Not surprisingly, Billy Hunter, the executive director of the players association, does not support the league’s proposal. He feels that limiting the players’ salaries is the wrong way for the league to go about its financial restructuring. Despite his and the players’ objections to the league’s recent proposal the NBPA has not offered up any alternatives or compromises other than calling for expanded revenue sharing between owners.
Contraction has also been mentioned as a possible step for the league to take to regain profitability. That alone expresses how serious the league is about righting its financial books. The players and the union certainly will not want to see this happen. The fewer number of teams there are in the league means that there will be fewer contracts for players to earn. This step, however, would also hurt the NBA’s regional fan bases. Less profitable teams would be targeted during this process which would leave cities such as Sacramento, New Orleans, Toronto, and possibly Indianapolis as possible NBA dust bowls or worse joining the ranks of Seattle, the Alderaan of the NBA. No one wants to see this take place.
Yet, people outside the league continue to question the league’s stance that it is not profitable in its current construction. Season ticket sales, where teams generate much of their profits, are up considerably this season. However, according to the NBA, the efforts to generate these high sales are far too expensive because of built-in costs. An increase in revenue sharing would help the smaller market teams compete with those in larger cities. On paper this seems to be a good solution until you insert two variables into the equation: the New York Knicks and the San Antonio Spurs. New York is the largest market in the country and yet the Knicks have been one of the league’s most uncompetitive teams for the better part of a decade. This is in part because of mismanagement but it goes to show that large market teams are not always better. The Spurs on the other hand are considered a small market team but have won four championships over the past 11 seasons.
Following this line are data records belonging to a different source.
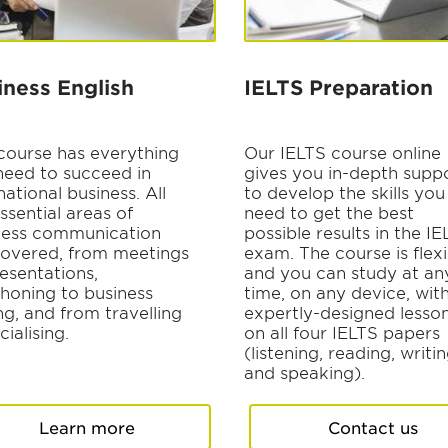
iness English
IELTS Preparation
 course has everything
Our IELTS course online
need to succeed in
gives you in-depth supp
national business. All
to develop the skills you
ssential areas of
need to get the best
ness communication
possible results in the I
covered, from meetings
exam. The course is flexi
esentations,
and you can study at an
phoning to business
time, on any device, wit
ng, and from travelling
expertly-designed lesso
cialising.
on all four IELTS papers
(listening, reading, writi
and speaking).
Learn more
Contact us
Clearly revenue sharing is not the only solution.
Essentially, the owners and the league want to spend less money and have performance based fail-safe’s on their investments while the players and the union want to keep things as they are. The Players Association is in trouble. More and more are their actions being seen as impotent and they keep falling back when Stern takes action. They threatened to sue the league over the new technical foul rules but what case do they really have to make on that issue? It was a laughable threat at the most. Time is running out and they must get something done to remain relevant.
The CBA expires on June 30 and both sides hope to come to an agreement before then to avoid a work stoppage. Commissioner Stern, the owners, and the league have played their hand and it is strong, or so they would have the players believe. It is up to the players and their union to decide what to do from here until February’s All Star weekend, which has been deemed by both Hunter and Stern as the unofficial deadline to reach an agreement on the new CBA. Hunter has said that the union is prepared to strike but how much would that really help their cause? If anything it would forfeit all their bargaining power. The ball is literally in the players’ court.